Tout a commencé par un coup de fil. Je m’apprêtais à passer la soirée chez une amie, affaires prêtes, sac en bandoulière, quand soudain… La sonnerie.

« Adeline, je te dérange ?

– Non, mais tu as dix minutes. Je suis sur le point de partir.

– Alors, je vais faire vite. Ça va sûrement te sembler violent, désolée de te faire exploser cette bombe à la figure, mais…

– Que se passe-t-il ?

– Voilà, je joue dans une autre pièce à côté des Femmes Savantes et un des comédiens vient de se désister. Ça t’intéresse ?

– Toujours !

– Alors, le rôle c’est Britannicus dans Britannicus.

– QUOI ? »

Au bout du fil : Maïté Cussey, comédienne admirée avant de devenir une amie. Elle dirige la troupe du Théâtre Ishtar à laquelle j’ai l’honneur de collaborer depuis un an. C’est elle qui m’a donné un rôle dans sa première mise en scène, Les Femmes Savantes ou Molière, l’apéro rock, me permettant de remonter sur les planches pour la première fois depuis des années. En Octobre, le spectacle a obtenu un prix au festival Terre de Scène(s) Villefranche. Pas trop mal pour une reprise d’activités. Et d’autres projets sont à venir – dont je ne peux malheureusement pas parler tout de suite. Ishtar est dans doute la chose la plus inattendue qui me soit arrivée en 2014… Mais revenons à nos moutons.

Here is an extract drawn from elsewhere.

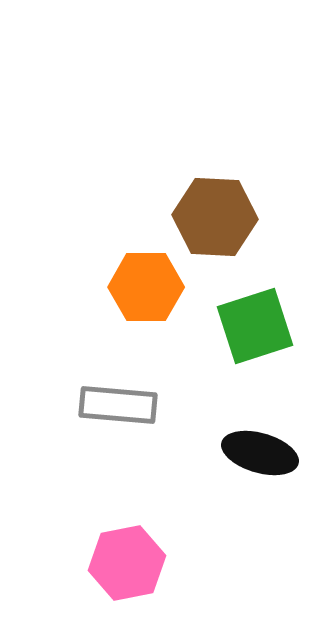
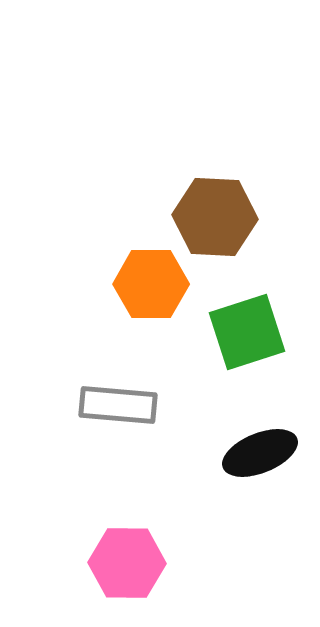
orange hexagon: moved 5 px right, 3 px up
green square: moved 8 px left, 6 px down
black ellipse: rotated 38 degrees counterclockwise
pink hexagon: rotated 12 degrees clockwise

Après m’être assurée que Maïté parlait bien de la pièce de Racine et retenu un cri, j’ai accepté, évidemment. Je n’ai pas réfléchi une seconde : on n’allait me proposer ce rôle qu’une fois, et je ne le laisserais pas filer. J’ai raccroché, hurlé « YOUPI ! » (comme quoi, je n’ai pas retenu mon cri très longtemps) et suis partie chez mon amie. Ce fut une très bonne soirée. (Au cours de laquelle j’ai vu pour la première fois Les Aristochats et Cendrillon, mais c’est une autre histoire.)

Britannicus

Le texte en question. Bien usé.

Quelques jours plus tard, je me retrouvais avec la pièce de Jean Racine dans les mains, en train de griffonner des notes à côté des répliques et de chercher des idées pour le personnage. Officiellement, Britannicus était un spectacle qui mélangeait du théâtre, du chant et de la danse. Des danseurs de hip hop officient au milieu du spectacle, et des chanteuses viennent jouer entre les scènes. Le texte a été adapté par Claire Marc pour l’association O.S.E., et la mise en scène a été confiée à Vincent Breton, qui joue aussi Néron. (C’était sa première direction d’acteurs et il s’en est bien sorti.) Tous les comédiens venaient d’horizons différents. C’était un projet important : la pression était constante.

C’est aussi le rôle le plus important que j’aie eu à jouer. J’avais été recrutée fin Octobre, et les représentations commençaient mi-Décembre. Maïté et moi étions les dernières arrivées sur le projet, ce qui laissait à peine un mois pour apprendre le rôle et le développer. Il fallait trouver des idées, il les fallait vite, et il fallait surtout qu’elles soient intéressantes. (Maïté, qui jouait Agrippine, a eu une tirade de cinq pages à apprendre, et j’ai été impressionnée à chaque fois que je l’ai vue la jouer.)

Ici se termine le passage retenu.